KUALA LUMPUR - Unable to sit for long without feeling pain in her back after suffering a stress fracture at the start of this year, Lau Ywen and her team were hoping to use the SEA Games merely to gauge her recovery.
The prognosis was delivered emphatically on Wednesday (Aug 23), as she won the women's individual sabre gold by beating Thailand's Pornsawan Ngernrungruangroj 15-12 in the final.
The 17-year-old Singaporean said: "There was a bit of pain throughout the day but the physiotherapists helped in between bouts. I just powered through it.
"I'm so happy to do everyone proud. It's my first SEA Games gold medal."
This was also her first competition since February's Asian Junior and Cadet Fencing Championships in Thailand, where her back gave way after a packed schedule led to her pushing herself too hard.
A visit to the doctor's revealed three hairline cracks in her lower back. The discovery meant she had to stop fencing for three months, followed by another two months of rehabilitation.
She was unable to defend her Junior and Cadet World Championships sabre title - her victory in the cadet (Under-17) category in 2016 was Singapore's first fencing title on the world stage - held earlier in April in Bulgaria.
The United World College of South-east Asia student returned to training only last month, with coach David Chan making slight adjustments to his protege's style.
He said: "Ywen likes to throw her body forward when she attacks, but we had to minimise that as it over-extends her back."
Despite the short time frame, her participation in Malaysia was never in doubt.
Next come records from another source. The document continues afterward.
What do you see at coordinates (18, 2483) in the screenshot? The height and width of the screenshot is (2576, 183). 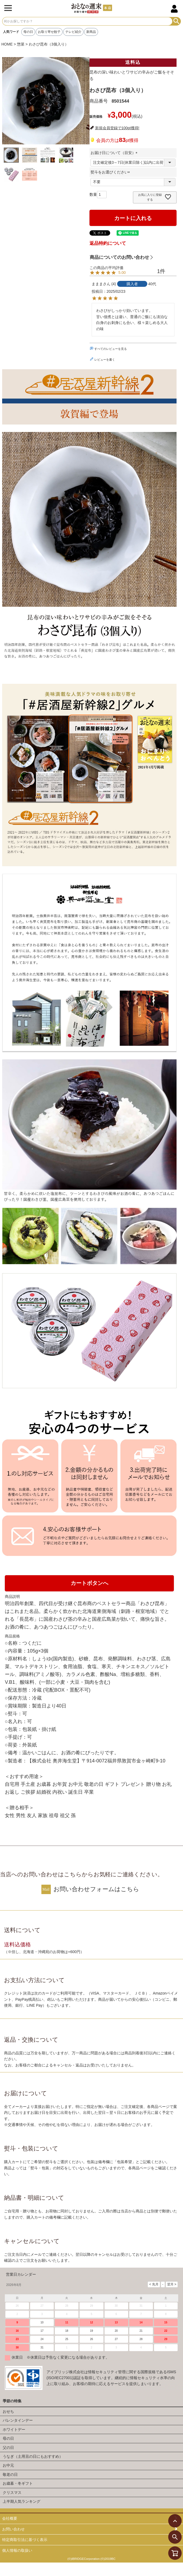 I see `お歳暮・冬ギフト` at bounding box center [18, 2483].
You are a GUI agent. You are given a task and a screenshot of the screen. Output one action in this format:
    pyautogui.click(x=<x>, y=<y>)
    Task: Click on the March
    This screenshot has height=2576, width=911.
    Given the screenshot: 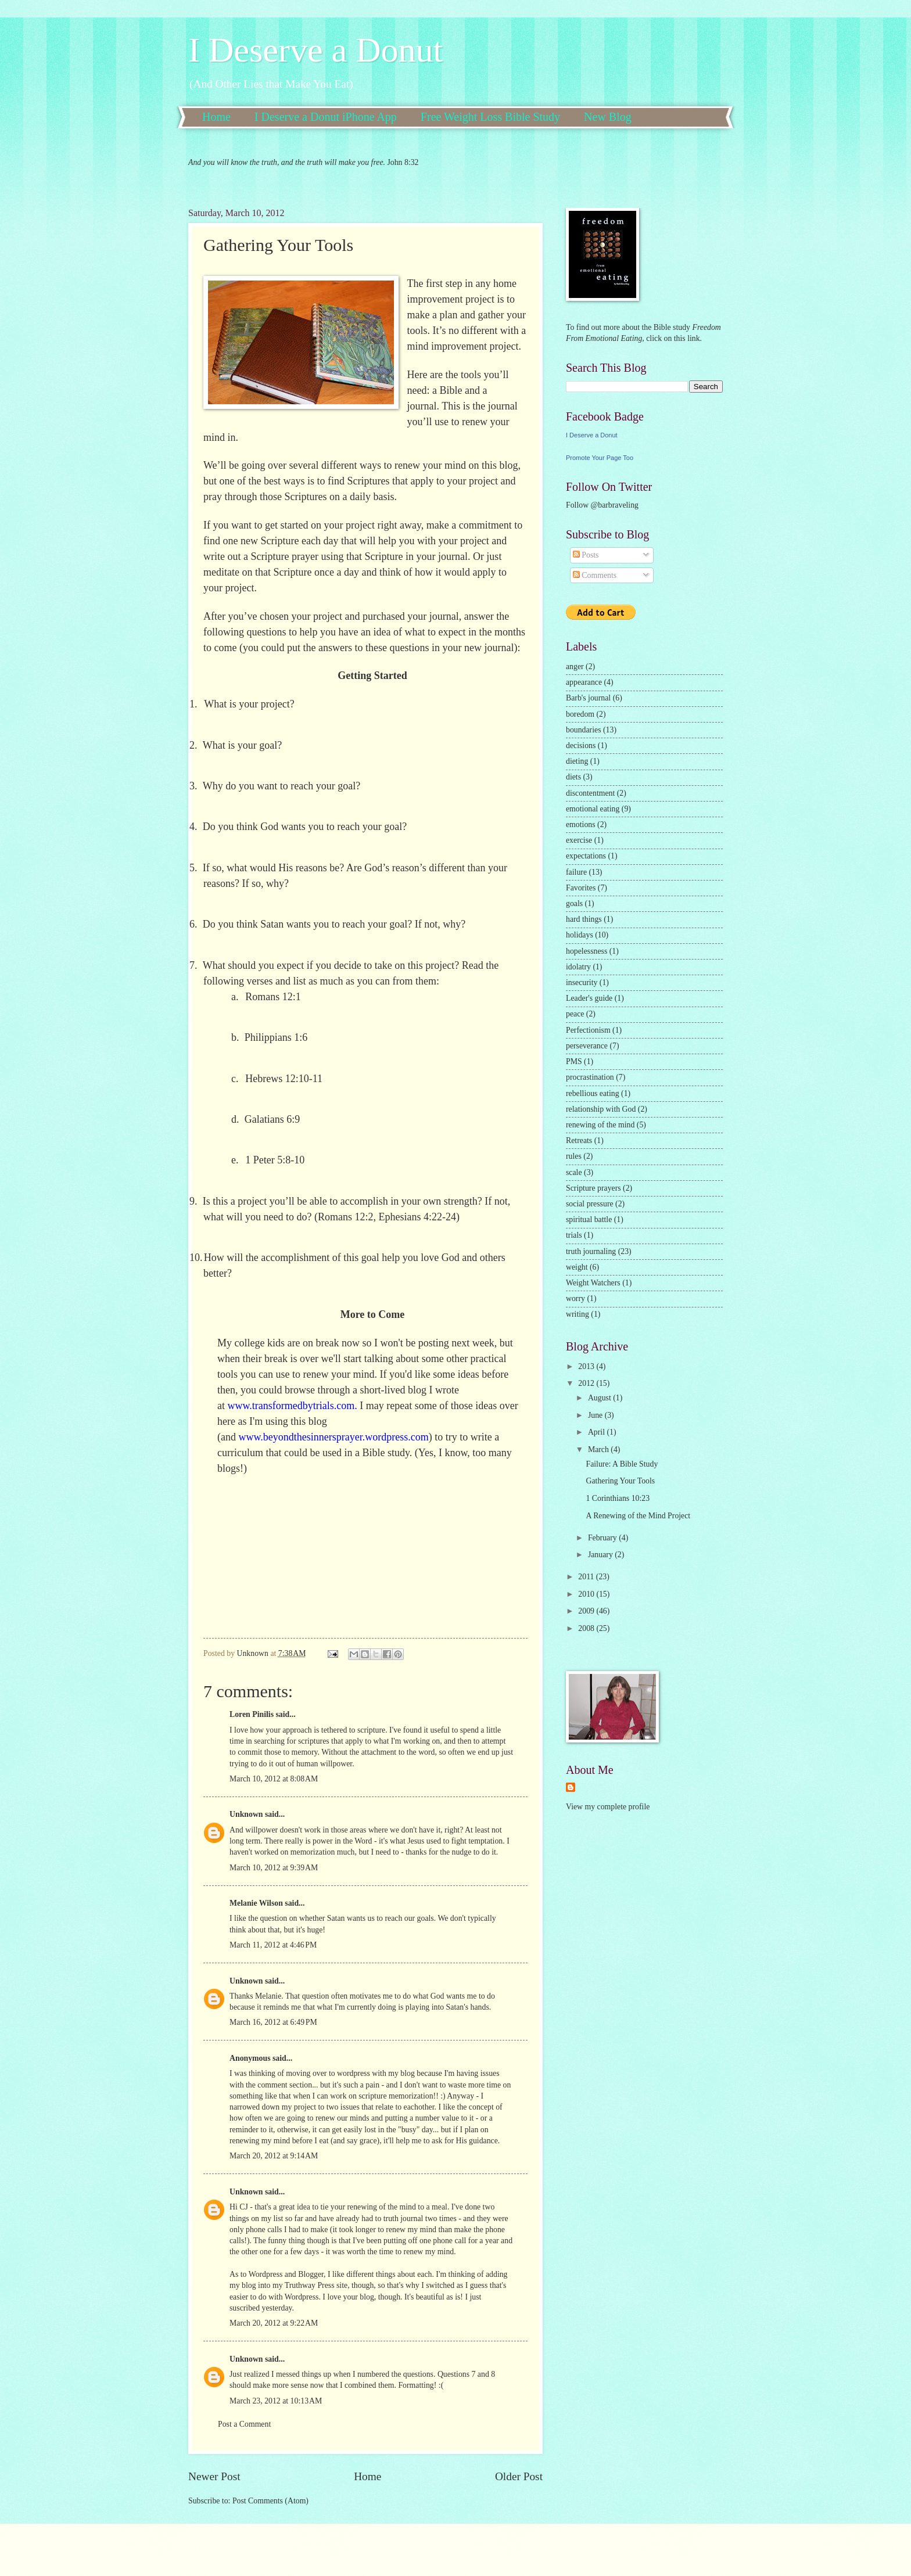 What is the action you would take?
    pyautogui.click(x=599, y=1449)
Ywen had won an individual and team bronze two years ago at the Singapore SEA Games.
"Five months out, I couldn't stand it any more," she chuckled. "Fencing is a really important part of my life and this was the longest I'd been away since I was six."
The reigning Sportsgirl of the Year - the first fencer to win a major honour at the Singapore Sports Awards - was razor sharp on her return.
Her mother Cynthia told The Straits Times: "That award gave her such a boost. She felt so encouraged to be rewarded and recognised."
Ywen was the the second-youngest of the 12 competitors and went undefeated in the poules, winning all her five bouts.
In the final, she beat the higher-ranked and more experienced Pornsawan, who ironically needed a medical timeout for her right shin midway through the contest. The 20-year-old Thai is world No. 118 while Ywen is ranked 150th.
Chan said: "This was really unexpected. Ywen had a serious injury and I just wanted her to get back into form and work towards next year's Junior and Cadet World Championships (in Verona, Italy).
"She showed maturity today in the way she fenced. She was in control of the final from the start."
Coupled with Amita Berthier's gold in the women's foil, the Republic finished with a third of the golds offered at the Malaysian International Trade and Exhibition Centre.
At the last Games, which had 12 individual and team events, Singapore won three golds, three silvers and seven bronzes.
It would be unfair to rank her medals, Ywen said, but yesterday's accomplishment was satisfying to say the least, judging by the scream she unleashed after the final point.
"I judge myself on how I feel I fenced and today I did really well."
Chan said she looked happy out on the piste. It was an astute observation. It is where Ywen belongs.